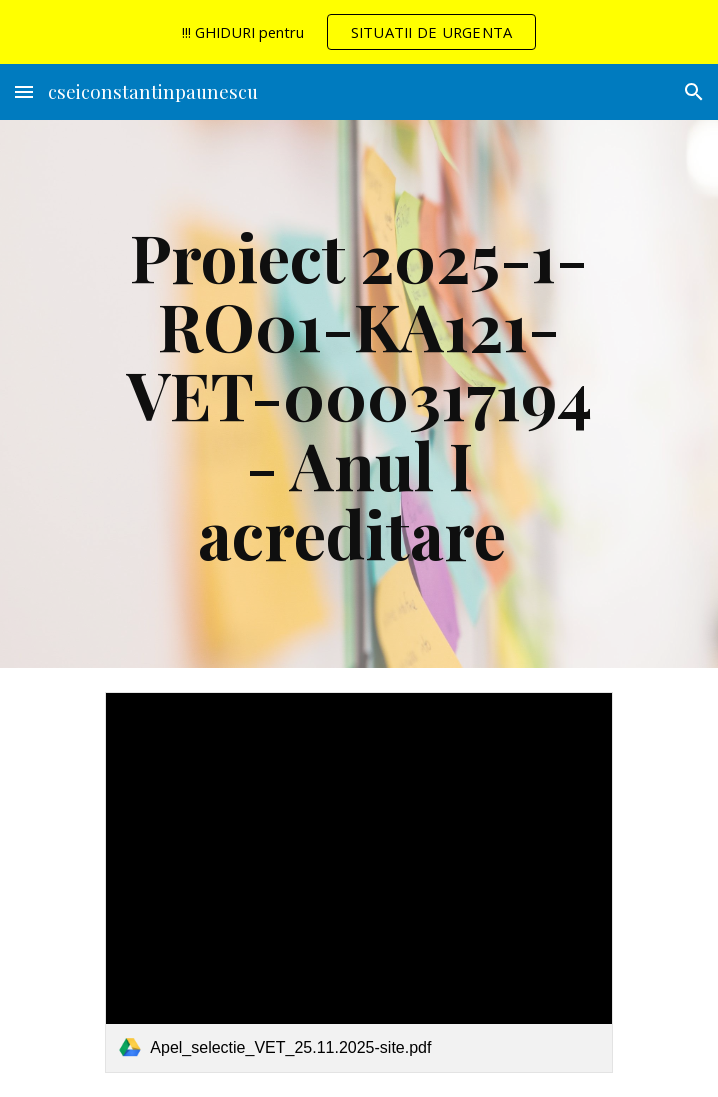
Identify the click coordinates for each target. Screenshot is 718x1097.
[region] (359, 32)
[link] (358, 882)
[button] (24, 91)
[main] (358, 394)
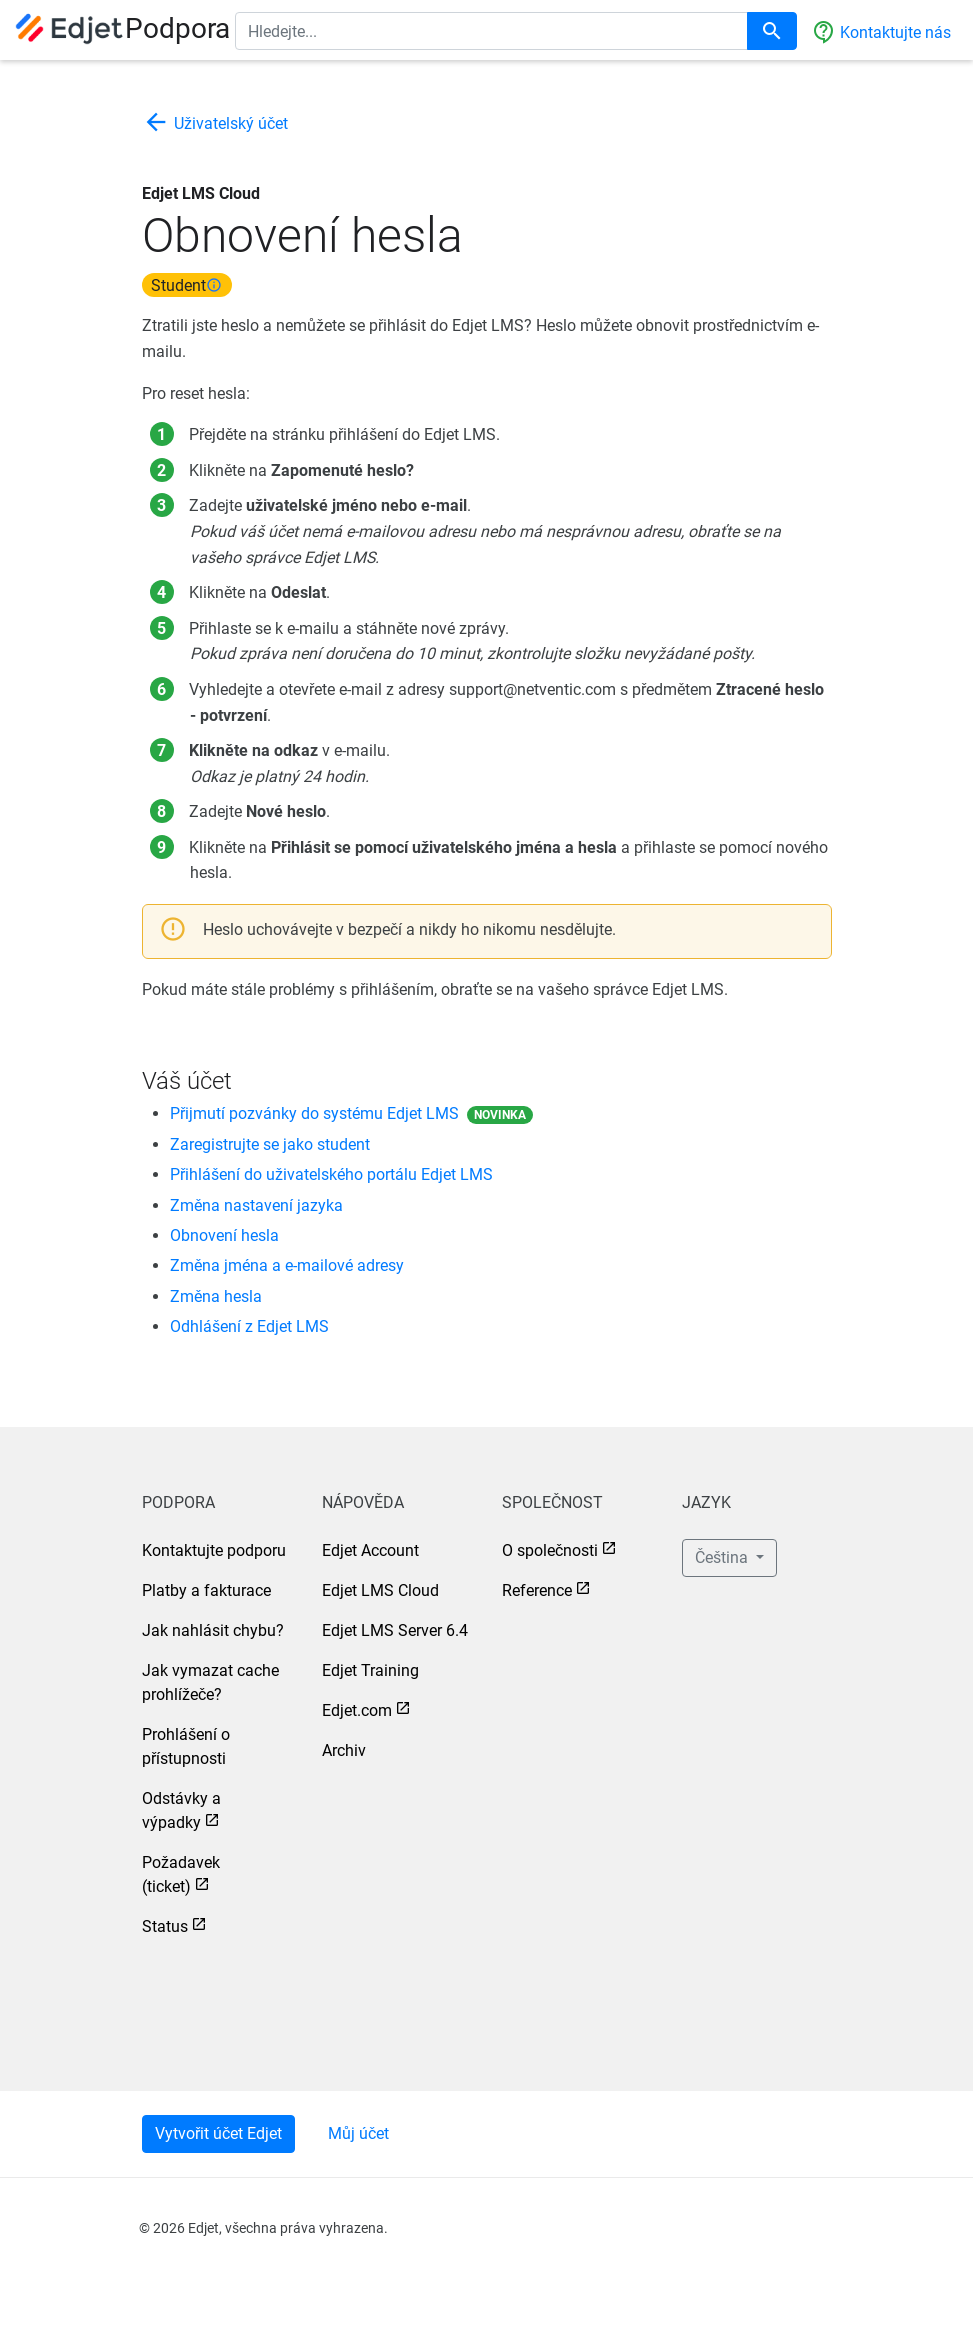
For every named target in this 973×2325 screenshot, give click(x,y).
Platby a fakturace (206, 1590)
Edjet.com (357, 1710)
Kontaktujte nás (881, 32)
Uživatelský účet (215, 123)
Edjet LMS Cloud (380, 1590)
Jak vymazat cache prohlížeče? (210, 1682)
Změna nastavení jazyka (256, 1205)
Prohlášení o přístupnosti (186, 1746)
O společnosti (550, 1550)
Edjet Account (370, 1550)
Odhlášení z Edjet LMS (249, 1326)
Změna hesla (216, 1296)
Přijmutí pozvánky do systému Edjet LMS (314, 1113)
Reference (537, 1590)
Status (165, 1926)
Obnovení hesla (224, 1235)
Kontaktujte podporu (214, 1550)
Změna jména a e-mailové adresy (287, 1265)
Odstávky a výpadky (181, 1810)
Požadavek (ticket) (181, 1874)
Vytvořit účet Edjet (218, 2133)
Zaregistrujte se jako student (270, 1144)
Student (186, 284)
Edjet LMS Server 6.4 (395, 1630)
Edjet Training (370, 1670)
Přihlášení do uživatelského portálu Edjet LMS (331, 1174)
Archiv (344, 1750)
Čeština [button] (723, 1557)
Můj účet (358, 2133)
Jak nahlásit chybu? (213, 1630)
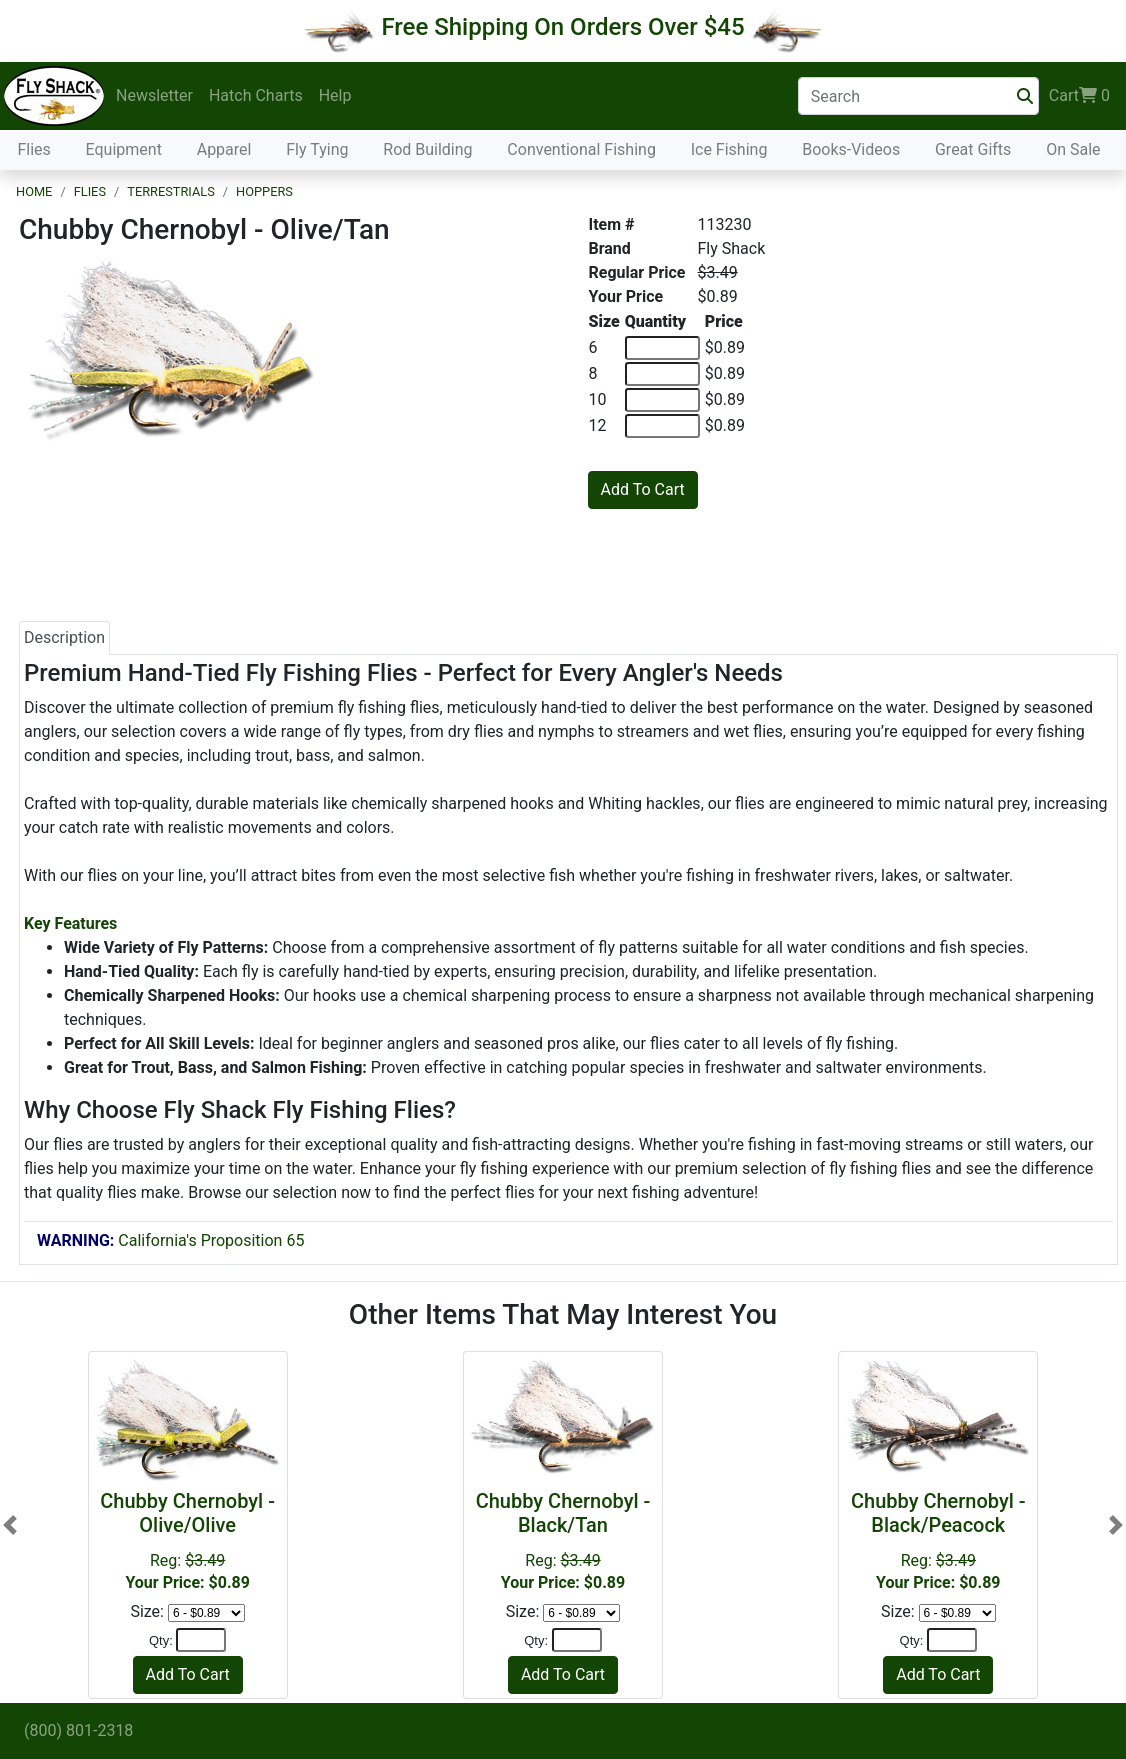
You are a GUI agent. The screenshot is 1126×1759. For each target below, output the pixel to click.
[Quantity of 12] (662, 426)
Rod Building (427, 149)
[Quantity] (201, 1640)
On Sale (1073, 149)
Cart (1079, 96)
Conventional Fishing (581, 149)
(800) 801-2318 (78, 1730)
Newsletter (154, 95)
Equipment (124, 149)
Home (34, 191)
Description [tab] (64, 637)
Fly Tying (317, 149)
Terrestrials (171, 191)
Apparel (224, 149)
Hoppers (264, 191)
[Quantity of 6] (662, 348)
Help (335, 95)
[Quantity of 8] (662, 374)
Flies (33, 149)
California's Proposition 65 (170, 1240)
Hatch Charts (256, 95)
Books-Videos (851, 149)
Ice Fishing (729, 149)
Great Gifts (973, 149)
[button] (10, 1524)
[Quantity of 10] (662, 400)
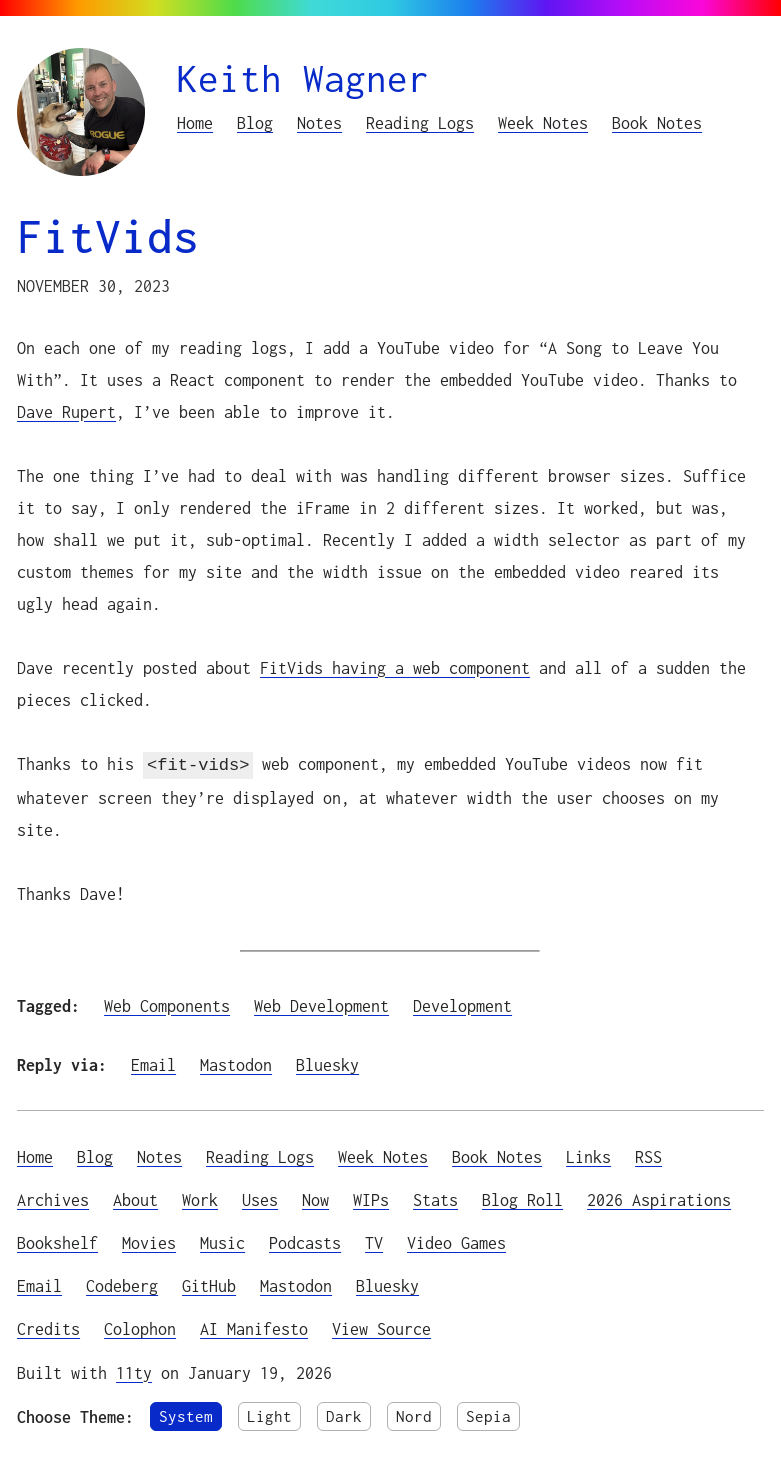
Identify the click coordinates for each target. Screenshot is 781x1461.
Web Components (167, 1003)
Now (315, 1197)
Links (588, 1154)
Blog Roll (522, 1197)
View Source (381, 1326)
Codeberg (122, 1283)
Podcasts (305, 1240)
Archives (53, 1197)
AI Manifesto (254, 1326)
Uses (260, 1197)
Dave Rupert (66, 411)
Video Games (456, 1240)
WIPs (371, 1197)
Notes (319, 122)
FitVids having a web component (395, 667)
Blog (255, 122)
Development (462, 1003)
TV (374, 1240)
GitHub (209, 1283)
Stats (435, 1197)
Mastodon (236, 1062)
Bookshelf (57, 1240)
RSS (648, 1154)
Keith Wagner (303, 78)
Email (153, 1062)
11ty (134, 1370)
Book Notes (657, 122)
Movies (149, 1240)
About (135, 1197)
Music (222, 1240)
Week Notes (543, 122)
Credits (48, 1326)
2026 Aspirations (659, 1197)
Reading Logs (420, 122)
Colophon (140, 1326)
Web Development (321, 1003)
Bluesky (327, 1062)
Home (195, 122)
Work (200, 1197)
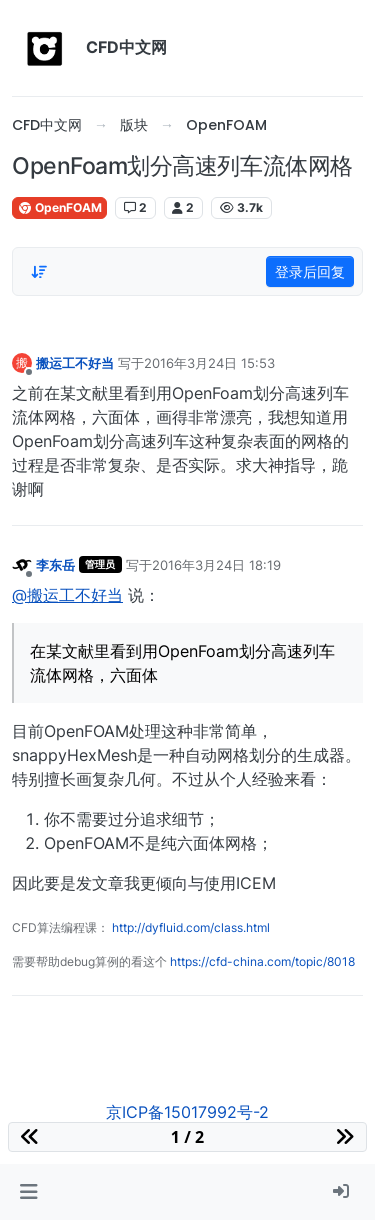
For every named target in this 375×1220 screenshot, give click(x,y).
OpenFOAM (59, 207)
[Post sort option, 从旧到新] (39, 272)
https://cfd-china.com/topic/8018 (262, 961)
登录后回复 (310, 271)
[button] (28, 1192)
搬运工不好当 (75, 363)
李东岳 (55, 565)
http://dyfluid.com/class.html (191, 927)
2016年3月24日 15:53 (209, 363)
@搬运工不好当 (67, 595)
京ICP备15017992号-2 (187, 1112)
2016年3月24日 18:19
__________________________________________________
When a line of the data holds the string "every", pick it out and copy it.

For every named target in this 973×2325 screenshot, give click(x,y).
For every named target in this 375×1220 screenshot, give click(x,y).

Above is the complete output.